The Empire State Plaza was the idea of Governor Nelson Rockefeller, who was inspired to create the new government complex after Princess Beatrix of the Netherlands visited Albany for a celebration of the area's Dutch history.
The New York Central Railroad (NYCRR) was originally headquartered in Albany until 1867 when Cornelius Vanderbilt moved it to NYC.
A former professor of Albany Academy, Joseph Henry went on to be the first Secretary of the Smithsonian Institution.
One of the original Mott's plants was located in Voorheesville, NY just outside of Albany
The city of Nijmegen, Netherlands connected with Albany following World War II. To show its gratitude for post-war assistance, the city sent Albany 50,000 tulip bulbs in 1948; this act led to the establishment of the annual Tulip Festival.
Gregory Macguire author of Wicked, grew up in Albany, NY and graduated from SUNY Albany.
American statesman, Alexander Hamilton was married in 1780 to Philip Schuyler's daughter Elizabeth at the Schuyler Mansion in Albany
Murder at Cherry Hill: In 1827, a handyman at Cherry Hill by the name of Jesse Strang fell in love with Elsie Whipple, a member of the family. Strang shot Elsie's husband, killing him. Strang was convicted and hanged in the last public execution in Albany.
The ferris wheel was invented by George Ferris, a graduate of RPI
State Bird of NY is the Blue Bird
The State Flower of NY is the Rose
What was Washington Park originally the site of the State Street Burial Ground. When Washington Park was designed, approximately 40,000 bodies had to be transferred to the Albany Rural Cemetery in the 1840s.
The state Capitol has 17 steps approaching its western entrance and 77 steps approaching its eastern entrance after the year 1777, when NY replaced its colonial government with the current state government.
The weathervane on the SUNY building, weighing in at around 800 pounds, is the largest working weathervane in North America.

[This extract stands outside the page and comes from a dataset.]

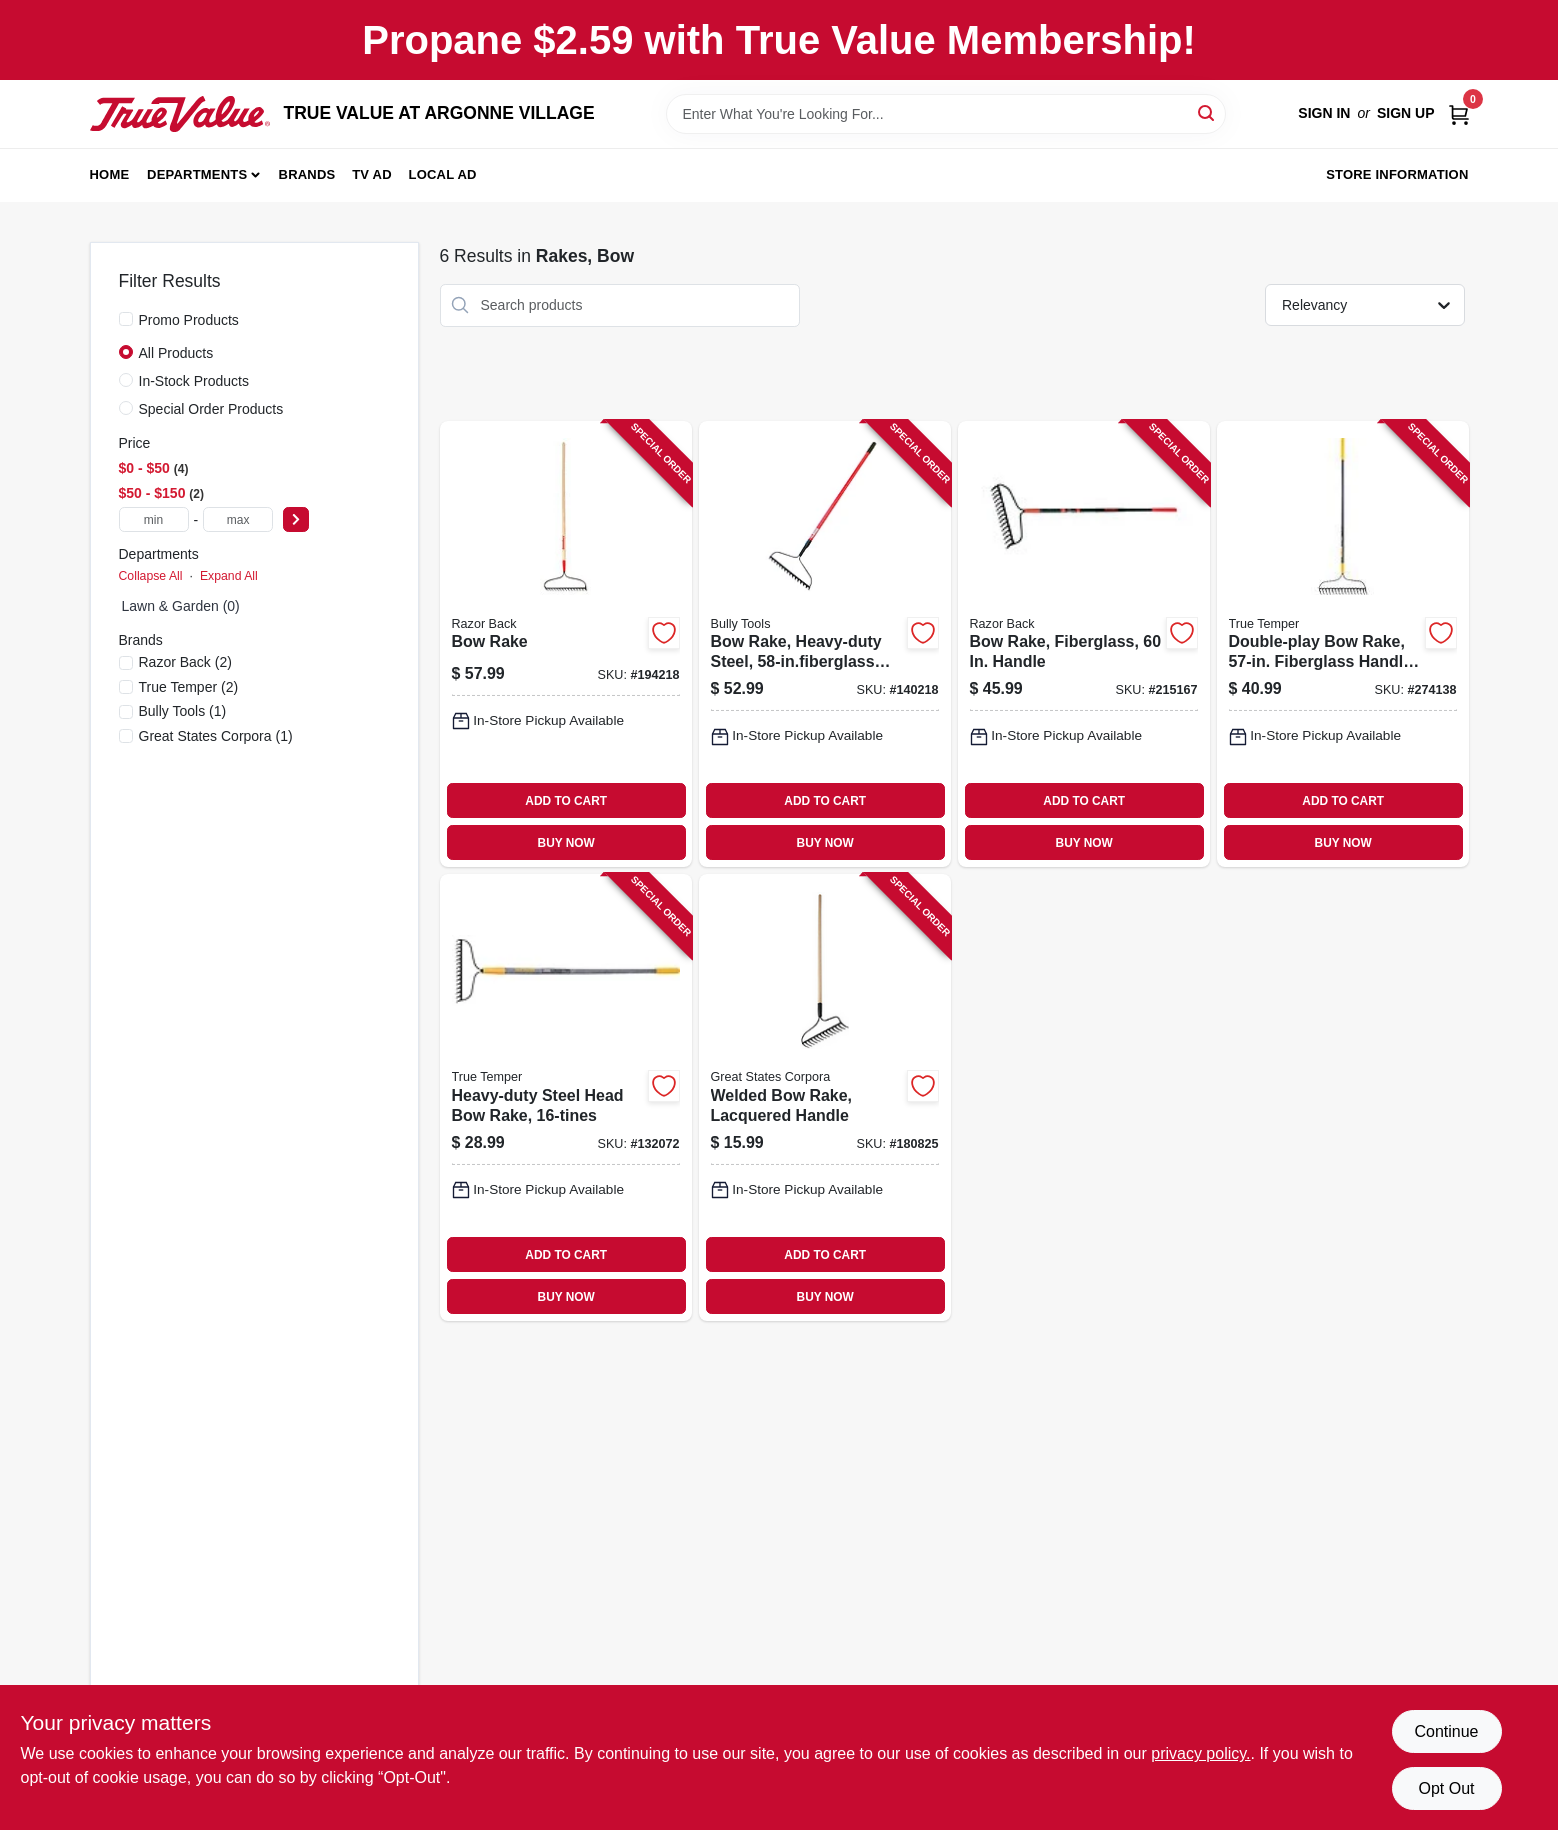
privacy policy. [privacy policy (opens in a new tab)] (1200, 1753)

For a period of time, Herman Melville lived in the pink house just off North Pearl Street next to McGeary's
Building began on the current Capitol Building in Albany in 1867 and took over 30 years to complete at a cost of more than $25,000,000
Robert Fulton's North River Steamboat was the first successful steamboat that made its run from NYC to Albany in 1807
The Declaration of Independence was read for the first time in NYS at the corner of State and Broadway, in front of the SUNY Plaza.
George Augustus, Lord Howe, killed in 1758 in an attack on Ticonderoga during the French and Indian War is buried in the front vestibule at St. Peter's Church
Albany, NY was named after the Duke of York's Scottish title the Duke of Albany.